Source data
= = =

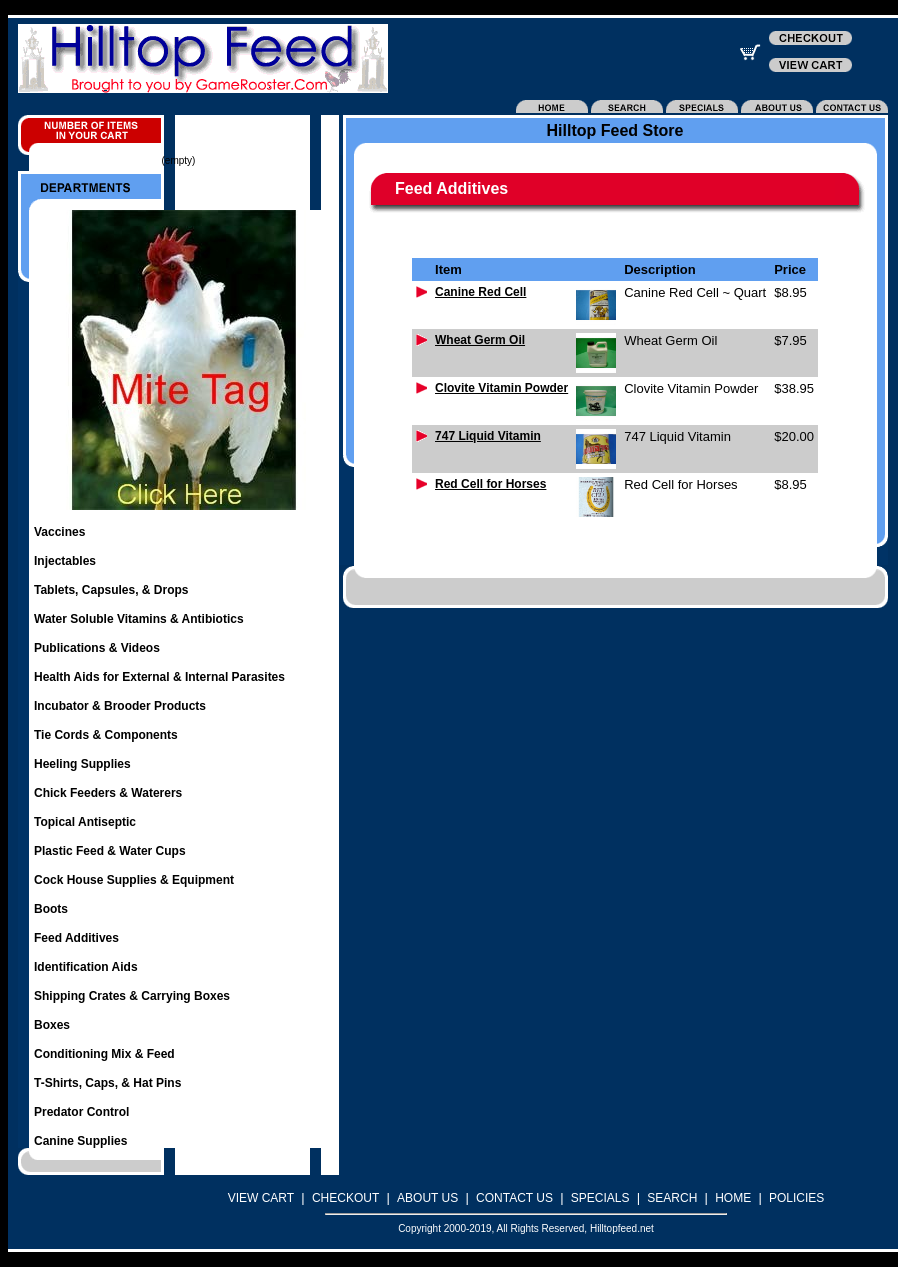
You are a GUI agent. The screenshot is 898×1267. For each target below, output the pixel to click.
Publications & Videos (97, 648)
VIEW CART (261, 1198)
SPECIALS (600, 1198)
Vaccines (59, 532)
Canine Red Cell (480, 292)
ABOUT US (427, 1198)
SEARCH (672, 1198)
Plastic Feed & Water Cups (110, 851)
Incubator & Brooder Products (120, 706)
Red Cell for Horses (490, 484)
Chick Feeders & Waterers (108, 793)
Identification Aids (86, 967)
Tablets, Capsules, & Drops (111, 590)
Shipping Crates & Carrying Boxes (132, 996)
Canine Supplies (80, 1141)
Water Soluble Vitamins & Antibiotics (139, 619)
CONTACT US (514, 1198)
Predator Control (81, 1112)
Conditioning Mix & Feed (104, 1054)
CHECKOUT (345, 1198)
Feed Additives (76, 938)
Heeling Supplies (82, 764)
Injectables (65, 561)
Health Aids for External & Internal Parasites (159, 677)
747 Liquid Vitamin (488, 436)
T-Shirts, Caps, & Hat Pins (107, 1083)
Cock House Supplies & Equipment (134, 880)
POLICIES (796, 1198)
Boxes (52, 1025)
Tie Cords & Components (106, 735)
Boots (51, 909)
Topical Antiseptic (85, 822)
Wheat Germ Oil (480, 340)
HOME (733, 1198)
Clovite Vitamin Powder (501, 388)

= = =

**PROBLEM TO SOLVE**
Check every line above for the string "Boxes", and copy the ones that have it.

**REPLY TO THE EXERCISE**
Shipping Crates & Carrying Boxes (132, 996)
Boxes (52, 1025)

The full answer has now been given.